I believed Ryan Day first working under Urban Meyer and then losing in Ann Arbor last season brought him up to code on The Game. He experienced what winning meant and how losing felt. The last time I was this wrong, well at least that take aged in a way that is now funny.

The Game is never won on paper or laminated play call sheets, because it is always played inside a living organism, either in Columbus or Ann Arbor. The Buckeyes and Wolverines fight to feed it in their favor amidst tension and anxiety so thick it physically hurts to watch them play.

When Ohio State feeds the organism successfully in Ann Arbor, O-H-I-O cheers bounce around the building, and the fans in blue are treated to the worst stadium experience of their lives. When Michigan has done this successfully in Columbus – and unfortunately I grew up in a time when this happened far too often – you get Saturday.

And then Ohio State fatalists get cartoonish in grief. That’s what we are, that’s what this rivalry does to us and it’s what every Ohio State head coach signs up for when he accepts the job. That’s part of the reason they all age faster than US Presidents.

On Saturday, the current Ohio State head coach had both feet firmly planted on the Michigan sideline, aggressively feeding the organism on the visitors’ behalf. It was the most John Cooperesque coaching performance since Cooper himself walked the sideline 22 years ago.

RYAN DAY HAS HEARD EVERYTHING ABOUT THE MICHIGAN GAME. IT’S NOW OBVIOUS HE DID NOT LISTEN.

Day forfeited the advantages of flawless weather, superior star talent, individual mismatches and home-field advantage to Jim Harbaugh by treating Michigan as just another game. His strategy was the same diverse and largely successful playbook experience we’ve seen all the way through 11 wins we now barely remember or care about anymore.

Restraint and caution, a couple of new wrinkles and a grab bag of getting-everyone-involved plays featuring guys who will never win major awards – a perfect recipe for beating Rutgers on Homecoming. The organism predictably turned on him as Michigan caved Ohio Stadium in on itself after halftime.

The strategy included some of the most conspicuous fatal errors documented in the 100+ year-old Ohio State head coaching catalog. Nightmare cautionary tales we’ve told in Ohio for decades, which somehow escaped the current head coach.

Day has heard every story about The Game by now. It now appears he didn’t listen.
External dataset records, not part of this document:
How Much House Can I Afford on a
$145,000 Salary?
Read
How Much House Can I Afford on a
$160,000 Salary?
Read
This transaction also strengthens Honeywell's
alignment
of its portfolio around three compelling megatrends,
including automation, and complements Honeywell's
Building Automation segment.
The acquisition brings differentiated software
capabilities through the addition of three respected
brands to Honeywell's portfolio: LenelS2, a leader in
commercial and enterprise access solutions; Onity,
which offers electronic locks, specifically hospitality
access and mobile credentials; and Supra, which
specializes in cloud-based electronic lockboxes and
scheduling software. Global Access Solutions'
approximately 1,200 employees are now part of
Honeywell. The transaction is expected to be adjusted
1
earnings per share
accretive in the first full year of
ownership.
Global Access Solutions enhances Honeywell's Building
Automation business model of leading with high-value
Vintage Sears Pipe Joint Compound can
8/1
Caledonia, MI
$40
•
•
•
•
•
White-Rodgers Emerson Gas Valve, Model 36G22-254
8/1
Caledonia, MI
Losing to Michigan like that is how Ohio State fans go full-cartoon and start talking about replacing a guy winning games at a 90% clip. But that’s not just because he lost. It’s because we’ve seen this type of loss so many times before, and we know what happens to coaches who lose to Michigan like this. They keep losing to them.
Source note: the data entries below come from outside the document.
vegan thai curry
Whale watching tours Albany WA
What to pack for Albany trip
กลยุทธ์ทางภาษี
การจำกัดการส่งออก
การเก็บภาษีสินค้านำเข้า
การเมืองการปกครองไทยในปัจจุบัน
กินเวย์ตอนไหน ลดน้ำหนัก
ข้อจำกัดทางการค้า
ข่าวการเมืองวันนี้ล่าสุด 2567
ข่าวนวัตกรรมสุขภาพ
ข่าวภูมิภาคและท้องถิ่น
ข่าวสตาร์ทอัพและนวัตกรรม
And they end up on the wrong side of the rivalry. Here’s how the right side sounds:

He’s on top of the world now. Harbaugh had been in hell and on his way out of town.

Ohio State’s head coach absolutely cannot be among the millions of people who do not understand The Game, or worse – pretend they get it. Day parroted everything someone with his job title is supposed to say for a full year, and then on Saturday went full-Coop with strategy and in-game behavior.
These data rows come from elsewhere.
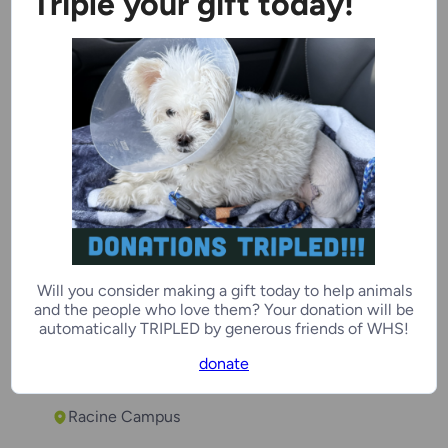
Triple your gift today!
Chipmunk
1 year
Female
Racine Campus
Will you consider making a gift today to help animals
Soulja
and the people who love them? Your donation will be
automatically TRIPLED by generous friends of WHS!
2 years
Male
donate
Racine Campus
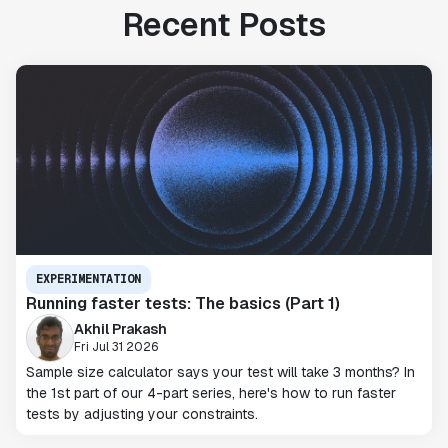
Recent Posts
EXPERIMENTATION
Running faster tests: The basics (Part 1)
Akhil Prakash
Fri Jul 31 2026
Sample size calculator says your test will take 3 months? In
the 1st part of our 4-part series, here's how to run faster
tests by adjusting your constraints.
Losses to Michigan are not all Cooperish. Jim Tressel didn’t go full-Coop in 2003. Luke Fickell did nearly everything right and still lost in 2011. Even Coop’s 1988 loss was decidedly un-Coop-like! (we just didn’t know that yet).

Last year there were some factors which gave Day the benefit of the doubt, and he made swift, loud changes to address what happened in Ann Arbor. He approached the challenge like a project manager. It’s now evident he still doesn’t understand the assignment.

The good news is that is still totally fixable. It’s just too late to fix it for last Saturday.

Nov 23, 1991; Ann Arbor, MI, USA; Michigan receiver Desmond Howard (21) returns a punt against the Ohio State Buckeyes at Michigan Stadium. Michigan defeated Ohio State 31-3. Mandatory Credit: USA TODAY Sports

Nov 23, 1991: Desmond Howard returns a punt against Ohio State at Michigan Stadium. The Buckeyes had not allowed more than 19 points all season, as Michigan won 31-3. Mandatory Credit: USA TODAY Sports

PART II: UNLEARNED CAUTIONARY TALES

STILL RAMZY, HAVING TROUBLE SHUTTING UP: Saturday was a 1996 and 2000 mashup.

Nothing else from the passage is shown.